■ Collected data ■
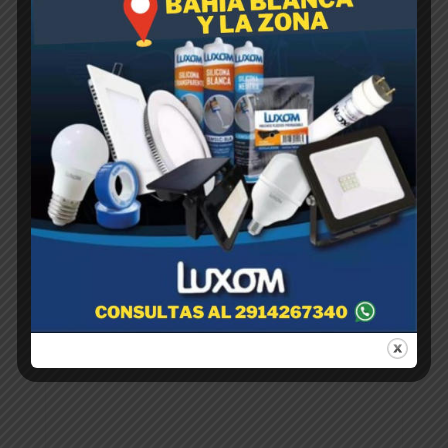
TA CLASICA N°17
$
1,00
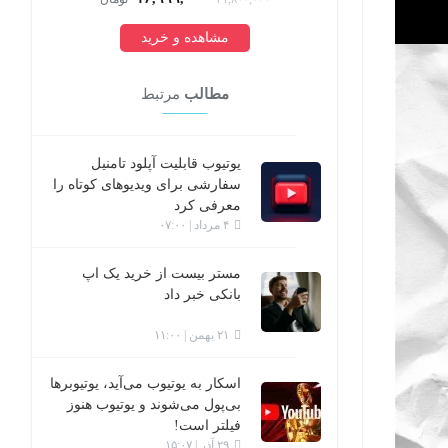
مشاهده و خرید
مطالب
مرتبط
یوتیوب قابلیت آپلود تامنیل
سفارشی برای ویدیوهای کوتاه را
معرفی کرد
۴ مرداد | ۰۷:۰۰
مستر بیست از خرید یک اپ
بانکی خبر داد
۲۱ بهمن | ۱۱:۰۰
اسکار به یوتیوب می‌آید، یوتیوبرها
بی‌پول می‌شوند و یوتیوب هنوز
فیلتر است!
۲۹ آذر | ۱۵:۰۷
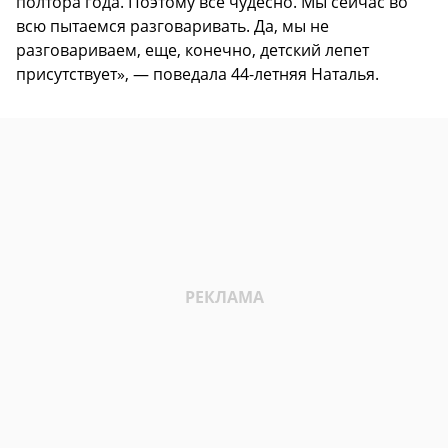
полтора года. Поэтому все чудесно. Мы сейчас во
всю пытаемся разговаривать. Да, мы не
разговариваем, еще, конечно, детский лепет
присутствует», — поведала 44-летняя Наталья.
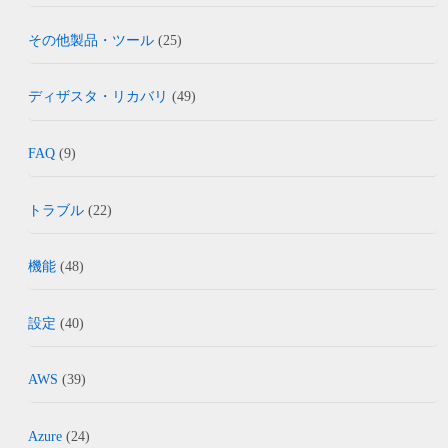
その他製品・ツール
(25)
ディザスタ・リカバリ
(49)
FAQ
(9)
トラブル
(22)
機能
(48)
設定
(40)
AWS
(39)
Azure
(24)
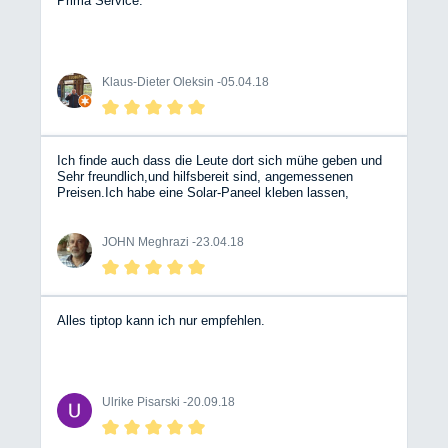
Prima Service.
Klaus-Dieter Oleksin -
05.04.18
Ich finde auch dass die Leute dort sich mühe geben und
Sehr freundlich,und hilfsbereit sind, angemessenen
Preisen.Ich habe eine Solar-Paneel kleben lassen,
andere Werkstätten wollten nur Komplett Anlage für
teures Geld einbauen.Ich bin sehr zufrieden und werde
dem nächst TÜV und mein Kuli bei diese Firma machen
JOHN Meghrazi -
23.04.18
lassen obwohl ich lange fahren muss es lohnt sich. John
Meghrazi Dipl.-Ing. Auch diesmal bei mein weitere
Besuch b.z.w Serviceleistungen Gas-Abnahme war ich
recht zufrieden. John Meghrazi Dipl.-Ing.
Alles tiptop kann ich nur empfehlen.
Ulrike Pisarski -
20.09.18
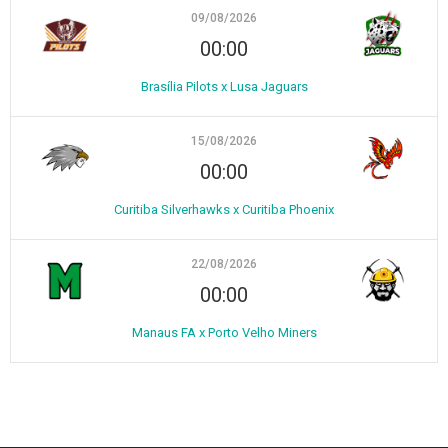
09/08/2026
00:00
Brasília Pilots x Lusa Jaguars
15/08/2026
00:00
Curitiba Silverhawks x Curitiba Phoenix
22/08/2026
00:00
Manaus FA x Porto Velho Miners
...
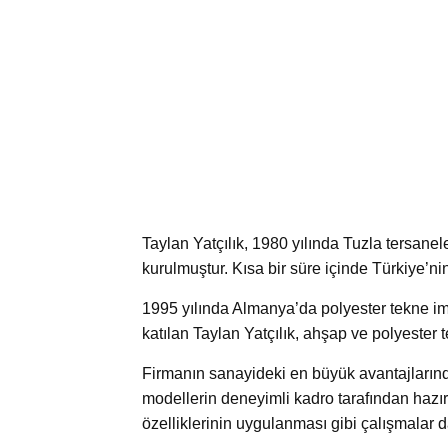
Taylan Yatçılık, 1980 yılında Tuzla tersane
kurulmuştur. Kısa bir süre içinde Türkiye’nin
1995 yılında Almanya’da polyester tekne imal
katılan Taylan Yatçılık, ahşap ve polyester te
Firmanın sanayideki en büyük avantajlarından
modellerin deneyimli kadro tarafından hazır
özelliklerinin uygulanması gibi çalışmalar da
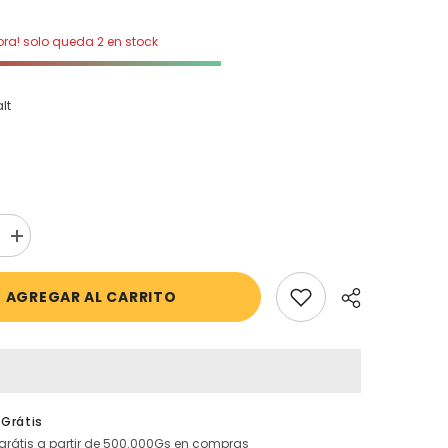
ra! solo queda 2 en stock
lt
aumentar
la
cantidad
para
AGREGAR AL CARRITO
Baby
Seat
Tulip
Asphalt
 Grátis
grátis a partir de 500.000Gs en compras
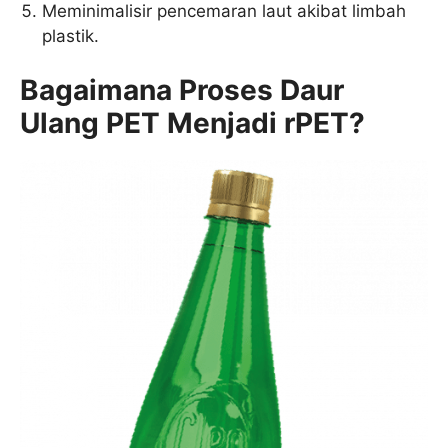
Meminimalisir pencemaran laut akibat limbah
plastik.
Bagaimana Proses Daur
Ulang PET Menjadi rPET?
---
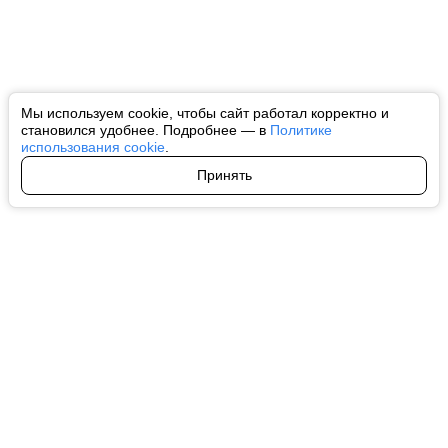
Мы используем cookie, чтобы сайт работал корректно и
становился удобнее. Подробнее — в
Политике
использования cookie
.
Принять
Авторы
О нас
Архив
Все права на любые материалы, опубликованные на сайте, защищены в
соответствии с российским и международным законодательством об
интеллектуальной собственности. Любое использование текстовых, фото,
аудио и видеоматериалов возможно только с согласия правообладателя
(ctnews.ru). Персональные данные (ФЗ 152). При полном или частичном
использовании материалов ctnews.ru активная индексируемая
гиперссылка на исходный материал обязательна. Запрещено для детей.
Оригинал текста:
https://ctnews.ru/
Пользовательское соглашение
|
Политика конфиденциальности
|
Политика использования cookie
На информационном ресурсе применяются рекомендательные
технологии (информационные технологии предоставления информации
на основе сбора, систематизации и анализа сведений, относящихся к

■ EXERCISE DESCRIPTION ■
Only one stretch of the data is wanted: write out exactly the lines from the one holding "TA CLASICA N°17" through the one holding "полтора года. Поэтому", both included, without the pictures.

■ EXERCISE ANSWER ■
TA CLASICA N°17
$
1,00
مشاهده و خرید
مطالب
مرتبط
یوتیوب قابلیت آپلود تامنیل
سفارشی برای ویدیوهای کوتاه را
معرفی کرد
۴ مرداد | ۰۷:۰۰
مستر بیست از خرید یک اپ
بانکی خبر داد
۲۱ بهمن | ۱۱:۰۰
اسکار به یوتیوب می‌آید، یوتیوبرها
بی‌پول می‌شوند و یوتیوب هنوز
فیلتر است!
۲۹ آذر | ۱۵:۰۷
полтора года. Поэтому все чудесно. Мы сейчас во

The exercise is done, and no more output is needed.